Dataset entries —

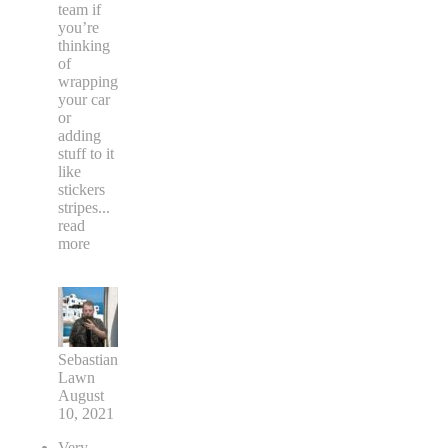
team if
you’re
thinking
of
wrapping
your car
or
adding
stuff to it
like
stickers
stripes
...
read
more
Sebastian
Lawn
August
10, 2021
Very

Problem details —
All records should be output exactly, with the pictures left out.

Answer section —
team if
you’re
thinking
of
wrapping
your car
or
adding
stuff to it
like
stickers
stripes
...
read
more
Sebastian
Lawn
August
10, 2021
Very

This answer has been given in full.